What you should do. Lines before the one containing "Full Bore Swing Check Valve, A216 WCB, 8" are not wanted. Transcribe that line and all after it exactly, to the end of the entries.

Available records.
*** Block opens ***

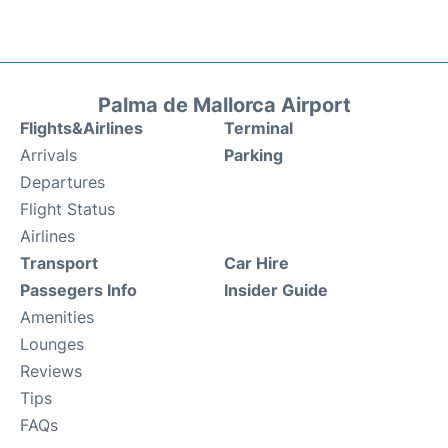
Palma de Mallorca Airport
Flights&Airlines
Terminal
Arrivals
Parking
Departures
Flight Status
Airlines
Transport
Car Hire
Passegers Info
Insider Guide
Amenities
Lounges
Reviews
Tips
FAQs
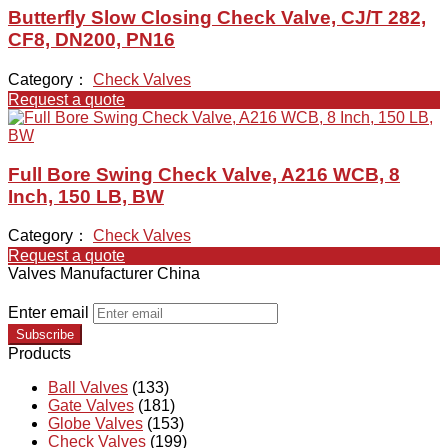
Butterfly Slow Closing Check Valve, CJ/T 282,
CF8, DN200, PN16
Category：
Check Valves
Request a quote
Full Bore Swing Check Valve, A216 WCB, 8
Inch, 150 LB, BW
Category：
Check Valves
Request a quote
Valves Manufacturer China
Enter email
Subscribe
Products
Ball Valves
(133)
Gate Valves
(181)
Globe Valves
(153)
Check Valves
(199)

*** Block closes ***

Exercise solution.
Full Bore Swing Check Valve, A216 WCB, 8
Inch, 150 LB, BW
Category：
Check Valves
Request a quote
Valves Manufacturer China
Enter email
Subscribe
Products
Ball Valves
(133)
Gate Valves
(181)
Globe Valves
(153)
Check Valves
(199)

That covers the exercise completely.